### Your instructions
Find the lines below holding the word "Tickets" and copy each of them.

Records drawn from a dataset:
════════

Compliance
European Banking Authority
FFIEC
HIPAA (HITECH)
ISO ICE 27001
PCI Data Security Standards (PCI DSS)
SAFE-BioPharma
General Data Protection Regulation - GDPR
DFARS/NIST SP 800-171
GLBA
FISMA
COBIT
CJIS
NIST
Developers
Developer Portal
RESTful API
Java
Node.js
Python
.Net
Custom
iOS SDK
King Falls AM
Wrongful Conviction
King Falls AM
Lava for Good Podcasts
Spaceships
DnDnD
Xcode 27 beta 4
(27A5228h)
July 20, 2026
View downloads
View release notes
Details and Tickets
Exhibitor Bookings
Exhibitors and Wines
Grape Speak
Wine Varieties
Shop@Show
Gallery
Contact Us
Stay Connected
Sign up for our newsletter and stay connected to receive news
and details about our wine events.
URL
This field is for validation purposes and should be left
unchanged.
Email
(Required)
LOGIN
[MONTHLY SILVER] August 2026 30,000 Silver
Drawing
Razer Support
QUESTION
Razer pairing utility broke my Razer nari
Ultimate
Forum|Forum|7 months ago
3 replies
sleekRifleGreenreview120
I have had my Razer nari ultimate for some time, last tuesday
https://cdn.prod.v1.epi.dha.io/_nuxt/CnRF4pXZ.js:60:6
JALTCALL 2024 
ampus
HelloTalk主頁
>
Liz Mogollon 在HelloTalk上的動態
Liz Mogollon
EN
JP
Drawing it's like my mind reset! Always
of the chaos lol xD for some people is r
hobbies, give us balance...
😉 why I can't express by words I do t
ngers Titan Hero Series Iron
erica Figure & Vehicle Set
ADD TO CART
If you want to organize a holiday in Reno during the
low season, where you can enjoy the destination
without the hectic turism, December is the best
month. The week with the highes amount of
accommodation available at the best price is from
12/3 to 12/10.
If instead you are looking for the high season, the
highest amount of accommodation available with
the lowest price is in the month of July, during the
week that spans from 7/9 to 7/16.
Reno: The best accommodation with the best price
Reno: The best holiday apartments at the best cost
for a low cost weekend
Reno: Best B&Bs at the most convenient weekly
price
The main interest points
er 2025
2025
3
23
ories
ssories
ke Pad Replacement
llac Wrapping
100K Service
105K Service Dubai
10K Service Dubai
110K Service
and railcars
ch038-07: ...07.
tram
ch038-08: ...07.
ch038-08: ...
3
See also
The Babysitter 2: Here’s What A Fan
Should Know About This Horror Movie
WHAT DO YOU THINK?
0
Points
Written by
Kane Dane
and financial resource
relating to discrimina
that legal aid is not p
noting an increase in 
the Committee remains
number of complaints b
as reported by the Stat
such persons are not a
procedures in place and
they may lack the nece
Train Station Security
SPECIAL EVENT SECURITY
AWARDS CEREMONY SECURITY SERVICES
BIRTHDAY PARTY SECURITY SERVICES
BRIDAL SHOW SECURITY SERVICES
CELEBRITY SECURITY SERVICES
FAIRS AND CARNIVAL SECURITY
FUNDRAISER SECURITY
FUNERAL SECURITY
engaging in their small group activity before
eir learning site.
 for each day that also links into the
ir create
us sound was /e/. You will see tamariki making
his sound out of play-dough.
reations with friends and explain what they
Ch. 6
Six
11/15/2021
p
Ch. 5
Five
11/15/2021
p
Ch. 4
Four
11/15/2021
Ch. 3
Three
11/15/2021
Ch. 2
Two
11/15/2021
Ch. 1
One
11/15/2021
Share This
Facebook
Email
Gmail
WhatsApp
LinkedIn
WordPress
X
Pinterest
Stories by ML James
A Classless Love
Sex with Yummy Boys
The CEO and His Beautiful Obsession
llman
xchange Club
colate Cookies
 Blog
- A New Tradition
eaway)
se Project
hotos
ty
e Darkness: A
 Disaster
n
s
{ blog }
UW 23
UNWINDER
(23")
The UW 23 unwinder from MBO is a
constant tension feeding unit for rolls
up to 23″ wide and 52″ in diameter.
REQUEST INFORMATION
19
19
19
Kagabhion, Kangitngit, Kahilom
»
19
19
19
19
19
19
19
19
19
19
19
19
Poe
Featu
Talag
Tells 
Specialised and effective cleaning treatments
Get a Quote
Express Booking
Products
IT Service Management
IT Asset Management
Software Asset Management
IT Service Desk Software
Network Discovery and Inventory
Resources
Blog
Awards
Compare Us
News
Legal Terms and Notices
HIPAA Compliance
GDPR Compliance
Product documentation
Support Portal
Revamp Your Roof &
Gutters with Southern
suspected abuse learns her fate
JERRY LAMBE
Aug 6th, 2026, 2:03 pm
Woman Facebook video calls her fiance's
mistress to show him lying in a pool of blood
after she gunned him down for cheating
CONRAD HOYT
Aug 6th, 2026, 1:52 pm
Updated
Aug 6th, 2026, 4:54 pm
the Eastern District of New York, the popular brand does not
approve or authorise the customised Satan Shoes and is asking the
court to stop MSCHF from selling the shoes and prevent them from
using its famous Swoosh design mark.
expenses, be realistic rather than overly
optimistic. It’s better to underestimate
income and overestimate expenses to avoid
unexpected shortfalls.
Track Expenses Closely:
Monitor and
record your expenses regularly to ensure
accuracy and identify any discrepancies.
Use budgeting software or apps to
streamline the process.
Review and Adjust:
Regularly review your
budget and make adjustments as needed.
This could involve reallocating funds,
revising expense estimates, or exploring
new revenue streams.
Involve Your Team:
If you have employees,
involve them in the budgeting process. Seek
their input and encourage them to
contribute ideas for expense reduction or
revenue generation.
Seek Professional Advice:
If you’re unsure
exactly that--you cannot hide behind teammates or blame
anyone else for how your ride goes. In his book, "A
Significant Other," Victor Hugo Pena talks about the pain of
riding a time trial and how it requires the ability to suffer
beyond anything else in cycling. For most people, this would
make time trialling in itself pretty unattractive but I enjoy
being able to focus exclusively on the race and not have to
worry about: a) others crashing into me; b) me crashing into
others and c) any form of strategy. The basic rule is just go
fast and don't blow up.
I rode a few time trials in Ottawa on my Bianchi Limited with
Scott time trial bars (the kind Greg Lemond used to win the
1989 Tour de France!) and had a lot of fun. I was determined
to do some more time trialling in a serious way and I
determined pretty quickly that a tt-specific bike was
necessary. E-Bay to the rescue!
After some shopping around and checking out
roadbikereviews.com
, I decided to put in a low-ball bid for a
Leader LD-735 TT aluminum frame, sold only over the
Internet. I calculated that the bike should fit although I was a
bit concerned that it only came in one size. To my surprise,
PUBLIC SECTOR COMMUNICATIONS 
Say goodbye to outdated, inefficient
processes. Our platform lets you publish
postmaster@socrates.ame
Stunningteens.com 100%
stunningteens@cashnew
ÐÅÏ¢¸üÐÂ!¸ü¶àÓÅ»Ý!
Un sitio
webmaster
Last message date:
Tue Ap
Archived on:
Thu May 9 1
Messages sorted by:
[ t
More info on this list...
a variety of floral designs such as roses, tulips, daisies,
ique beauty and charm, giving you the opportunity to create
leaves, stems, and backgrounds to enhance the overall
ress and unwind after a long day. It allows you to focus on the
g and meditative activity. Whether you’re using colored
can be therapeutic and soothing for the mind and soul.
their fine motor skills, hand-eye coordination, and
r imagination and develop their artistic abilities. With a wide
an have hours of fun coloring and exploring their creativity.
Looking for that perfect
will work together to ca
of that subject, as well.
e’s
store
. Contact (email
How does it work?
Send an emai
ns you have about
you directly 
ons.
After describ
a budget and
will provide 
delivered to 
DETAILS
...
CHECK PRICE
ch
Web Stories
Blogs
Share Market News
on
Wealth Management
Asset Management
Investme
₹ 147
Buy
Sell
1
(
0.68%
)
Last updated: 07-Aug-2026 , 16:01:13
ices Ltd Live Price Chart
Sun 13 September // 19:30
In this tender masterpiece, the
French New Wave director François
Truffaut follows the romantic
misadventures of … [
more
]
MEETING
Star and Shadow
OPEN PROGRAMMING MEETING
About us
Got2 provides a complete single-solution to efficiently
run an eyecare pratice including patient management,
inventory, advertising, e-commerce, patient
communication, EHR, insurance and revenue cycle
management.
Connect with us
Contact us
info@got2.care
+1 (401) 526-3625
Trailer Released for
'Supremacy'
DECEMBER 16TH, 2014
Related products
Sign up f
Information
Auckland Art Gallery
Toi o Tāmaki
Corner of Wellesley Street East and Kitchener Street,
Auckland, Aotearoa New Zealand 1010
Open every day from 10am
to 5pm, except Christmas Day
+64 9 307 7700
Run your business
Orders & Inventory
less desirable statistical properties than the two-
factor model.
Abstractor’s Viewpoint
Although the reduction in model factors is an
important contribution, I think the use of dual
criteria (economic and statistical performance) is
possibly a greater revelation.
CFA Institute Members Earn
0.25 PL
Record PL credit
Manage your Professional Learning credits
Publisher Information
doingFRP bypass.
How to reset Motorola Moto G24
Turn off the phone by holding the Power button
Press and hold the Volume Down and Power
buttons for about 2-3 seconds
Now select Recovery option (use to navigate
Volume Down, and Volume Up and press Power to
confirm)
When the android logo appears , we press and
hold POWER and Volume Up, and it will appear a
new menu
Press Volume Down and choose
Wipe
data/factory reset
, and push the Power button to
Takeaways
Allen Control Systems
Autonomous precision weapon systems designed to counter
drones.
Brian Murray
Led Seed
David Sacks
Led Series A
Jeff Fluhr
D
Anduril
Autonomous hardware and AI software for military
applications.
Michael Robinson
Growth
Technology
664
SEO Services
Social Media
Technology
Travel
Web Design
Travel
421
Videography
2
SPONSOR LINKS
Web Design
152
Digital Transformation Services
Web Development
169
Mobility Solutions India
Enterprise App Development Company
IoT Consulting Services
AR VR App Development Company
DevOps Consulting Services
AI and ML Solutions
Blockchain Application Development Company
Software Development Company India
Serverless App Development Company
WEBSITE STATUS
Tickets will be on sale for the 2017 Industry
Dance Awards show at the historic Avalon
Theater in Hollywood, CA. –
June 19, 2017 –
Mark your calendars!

════════

### Your response
Details and Tickets
Tickets will be on sale for the 2017 Industry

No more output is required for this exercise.